In cima all’Acropoli, testimonianza tangibile del passato illustre dell’Antica Grecia e della città di Atene, si erge il tempio sacro dell’Eretteo, caratterizzato da una loggetta sorretta da splendide figure femminili: le Cariatidi.
Varie sono le ipotesi e le fonti dalle quali possiamo attingere informazioni riguardo queste donne.
Secondo Vitruvio, famoso scrittore romano e padre dell’architettura, il nome “Cariatide” significherebbe “donna di Karya”. Le donne di questa città del Peloponneso furono rese schiave, pur mantenendo i loro attributi matronali, dopo la sconfitta e la distruzione della loro patria, come punizione per l’appoggio fornito ai Persiani.
In seguito, gli architetti greci le raffigurarono come sorreggenti il peso dell’edificio, per tramandare il ricordo dell’evento.
Un’altra ipotesi è che queste donne fossero le figlie del re Kepros veglianti sulla tomba paterna.

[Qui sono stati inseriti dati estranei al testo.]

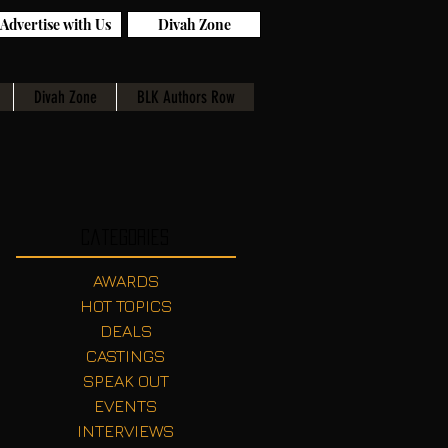
Advertise with Us
Divah Zone
Divah Zone
BLK Authors Row
Categories
AWARDS
HOT TOPICS
DEALS
CASTINGS
SPEAK OUT
EVENTS
INTERVIEWS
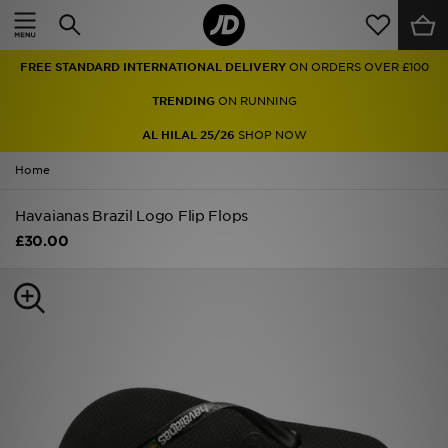
Home
FREE STANDARD INTERNATIONAL DELIVERY
ON ORDERS OVER £100
Sale
TRENDING
ON RUNNING
Latest
AL HILAL 25/26
SHOP NOW
Home
Men
Havaianas Brazil Logo Flip Flops
Women
£30.00
Kids'
Accessories
Brands
Collections
Football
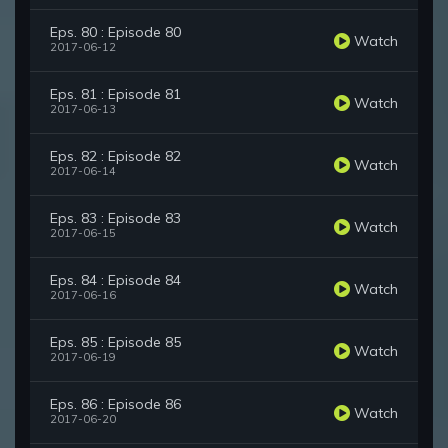
Eps. 80 : Episode 80
Watch
2017-06-12
Eps. 81 : Episode 81
Watch
2017-06-13
Eps. 82 : Episode 82
Watch
2017-06-14
Eps. 83 : Episode 83
Watch
2017-06-15
Eps. 84 : Episode 84
Watch
2017-06-16
Eps. 85 : Episode 85
Watch
2017-06-19
Eps. 86 : Episode 86
Watch
2017-06-20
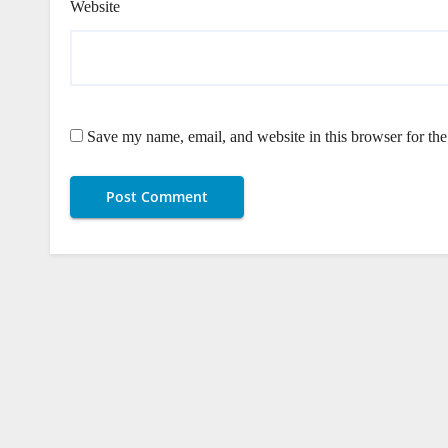
Website
Save my name, email, and website in this browser for th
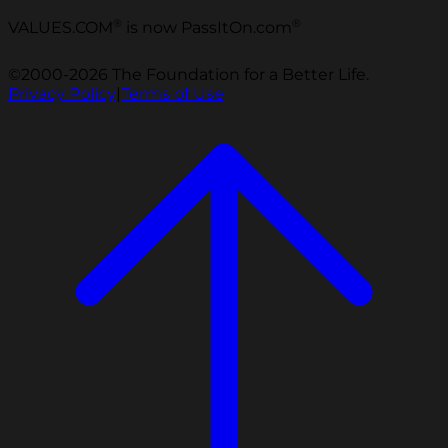
®
®
VALUES.COM
is now PassItOn.com
©2000-2026 The Foundation for a Better Life.
Privacy Policy
|
Terms of Use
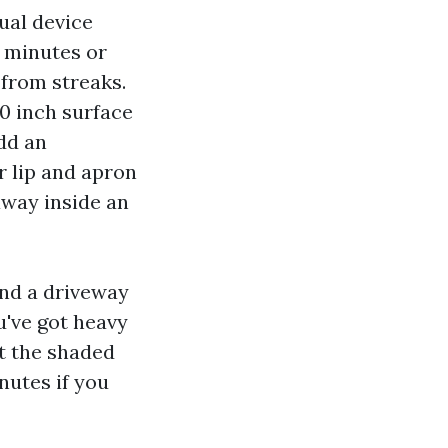
ual device
0 minutes or
 from streaks.
20 inch surface
Add an
r lip and apron
 away inside an
and a driveway
u've got heavy
at the shaded
inutes if you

A colpire in queste sculture è la bellezza e la fierezza espressa nei loro volti: statiche ed indifferenti nel viso e nella posa, nel lessico colloquiale viene indicata come “Cariatide” una persona noncurante e silenziosa. Inoltre, la predisposizione all’eterna immobilità della Cariatide identifica anche una persona con idee e modi di fare superati per i tempi in corso.